Available data:
◆ ◆ ◆ ◆
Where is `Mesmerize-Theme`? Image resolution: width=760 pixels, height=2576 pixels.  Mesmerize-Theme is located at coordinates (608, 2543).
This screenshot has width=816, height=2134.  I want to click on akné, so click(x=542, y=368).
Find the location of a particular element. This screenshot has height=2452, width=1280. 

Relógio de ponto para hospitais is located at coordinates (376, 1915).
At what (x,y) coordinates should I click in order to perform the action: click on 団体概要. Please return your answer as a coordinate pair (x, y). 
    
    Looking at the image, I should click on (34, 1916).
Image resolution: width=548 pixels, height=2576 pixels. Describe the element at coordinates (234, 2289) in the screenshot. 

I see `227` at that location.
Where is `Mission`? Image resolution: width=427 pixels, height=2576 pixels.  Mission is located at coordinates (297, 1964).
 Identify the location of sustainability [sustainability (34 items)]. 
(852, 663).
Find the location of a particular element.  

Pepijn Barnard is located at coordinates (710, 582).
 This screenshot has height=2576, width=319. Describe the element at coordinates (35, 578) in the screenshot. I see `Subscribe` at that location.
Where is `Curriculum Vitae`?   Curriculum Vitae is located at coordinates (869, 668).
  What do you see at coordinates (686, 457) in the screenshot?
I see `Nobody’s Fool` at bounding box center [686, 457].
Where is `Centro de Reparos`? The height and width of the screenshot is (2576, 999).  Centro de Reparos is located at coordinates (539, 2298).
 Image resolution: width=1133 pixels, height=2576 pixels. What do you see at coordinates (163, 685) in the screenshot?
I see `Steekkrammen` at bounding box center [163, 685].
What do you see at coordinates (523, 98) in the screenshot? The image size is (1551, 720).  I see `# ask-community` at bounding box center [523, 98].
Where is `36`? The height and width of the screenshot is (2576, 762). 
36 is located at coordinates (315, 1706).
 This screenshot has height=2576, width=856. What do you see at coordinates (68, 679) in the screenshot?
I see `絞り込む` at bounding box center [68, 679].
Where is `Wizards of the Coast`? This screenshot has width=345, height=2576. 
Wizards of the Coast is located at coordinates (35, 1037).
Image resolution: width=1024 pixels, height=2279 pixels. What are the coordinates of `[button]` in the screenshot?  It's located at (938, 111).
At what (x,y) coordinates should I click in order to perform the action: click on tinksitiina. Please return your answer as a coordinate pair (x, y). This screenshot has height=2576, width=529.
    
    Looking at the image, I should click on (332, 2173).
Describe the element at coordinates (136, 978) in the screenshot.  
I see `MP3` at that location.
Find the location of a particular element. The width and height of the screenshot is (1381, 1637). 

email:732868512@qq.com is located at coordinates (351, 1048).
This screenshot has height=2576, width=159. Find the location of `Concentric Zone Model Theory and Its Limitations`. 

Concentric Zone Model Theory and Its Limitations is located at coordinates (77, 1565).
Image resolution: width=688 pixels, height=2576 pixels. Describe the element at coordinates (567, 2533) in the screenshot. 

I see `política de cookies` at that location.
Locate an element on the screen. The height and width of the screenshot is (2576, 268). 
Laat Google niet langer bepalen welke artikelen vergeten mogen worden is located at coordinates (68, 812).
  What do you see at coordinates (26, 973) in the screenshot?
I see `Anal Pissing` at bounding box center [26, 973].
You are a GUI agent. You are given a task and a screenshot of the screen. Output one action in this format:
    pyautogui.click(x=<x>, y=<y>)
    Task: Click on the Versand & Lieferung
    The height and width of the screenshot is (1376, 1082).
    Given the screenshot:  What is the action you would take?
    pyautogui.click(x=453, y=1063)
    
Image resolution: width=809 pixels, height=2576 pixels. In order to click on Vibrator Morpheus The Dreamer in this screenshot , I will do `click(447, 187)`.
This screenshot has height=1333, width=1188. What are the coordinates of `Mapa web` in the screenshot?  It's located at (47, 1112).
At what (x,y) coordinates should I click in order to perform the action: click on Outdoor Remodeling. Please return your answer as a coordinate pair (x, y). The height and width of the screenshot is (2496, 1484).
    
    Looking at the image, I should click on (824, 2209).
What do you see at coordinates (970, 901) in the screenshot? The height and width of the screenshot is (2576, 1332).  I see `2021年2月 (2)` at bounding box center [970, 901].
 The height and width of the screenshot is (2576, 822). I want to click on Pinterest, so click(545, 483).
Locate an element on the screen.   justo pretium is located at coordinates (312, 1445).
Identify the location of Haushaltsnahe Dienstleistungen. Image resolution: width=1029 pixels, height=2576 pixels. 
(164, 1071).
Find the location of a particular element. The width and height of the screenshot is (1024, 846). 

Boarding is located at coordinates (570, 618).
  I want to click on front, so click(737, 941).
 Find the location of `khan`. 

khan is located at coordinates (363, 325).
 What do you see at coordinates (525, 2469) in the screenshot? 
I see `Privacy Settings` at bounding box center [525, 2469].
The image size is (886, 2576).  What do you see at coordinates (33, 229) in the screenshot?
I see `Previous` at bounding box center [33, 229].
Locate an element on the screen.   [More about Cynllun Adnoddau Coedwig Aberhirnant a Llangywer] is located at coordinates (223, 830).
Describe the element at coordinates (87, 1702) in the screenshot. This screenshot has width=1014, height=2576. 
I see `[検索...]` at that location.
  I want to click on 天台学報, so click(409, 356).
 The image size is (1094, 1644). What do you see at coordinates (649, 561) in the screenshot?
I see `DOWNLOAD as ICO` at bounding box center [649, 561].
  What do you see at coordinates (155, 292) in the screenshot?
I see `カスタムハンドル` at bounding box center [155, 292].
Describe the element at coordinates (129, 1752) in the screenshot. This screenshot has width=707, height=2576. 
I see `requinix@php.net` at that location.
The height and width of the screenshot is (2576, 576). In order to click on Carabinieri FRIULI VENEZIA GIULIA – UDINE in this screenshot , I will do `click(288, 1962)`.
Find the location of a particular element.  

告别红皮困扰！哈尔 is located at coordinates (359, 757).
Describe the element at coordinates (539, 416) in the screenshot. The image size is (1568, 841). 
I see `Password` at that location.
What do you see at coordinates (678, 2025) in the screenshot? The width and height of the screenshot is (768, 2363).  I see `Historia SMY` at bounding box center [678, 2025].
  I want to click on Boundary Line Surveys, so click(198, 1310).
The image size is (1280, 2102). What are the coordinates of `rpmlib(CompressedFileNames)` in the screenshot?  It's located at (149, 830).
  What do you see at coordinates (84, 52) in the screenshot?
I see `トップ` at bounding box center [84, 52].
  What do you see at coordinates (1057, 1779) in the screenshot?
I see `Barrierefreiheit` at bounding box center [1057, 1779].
◆ ◆ ◆ ◆
What the task requires: Once you have found every line in the listing that holds the string "will", copy each of them.

Your solution:
Image resolution: width=809 pixels, height=2576 pixels. In order to click on Vibrator Morpheus The Dreamer in this screenshot , I will do `click(447, 187)`.
The height and width of the screenshot is (2576, 576). In order to click on Carabinieri FRIULI VENEZIA GIULIA – UDINE in this screenshot , I will do `click(288, 1962)`.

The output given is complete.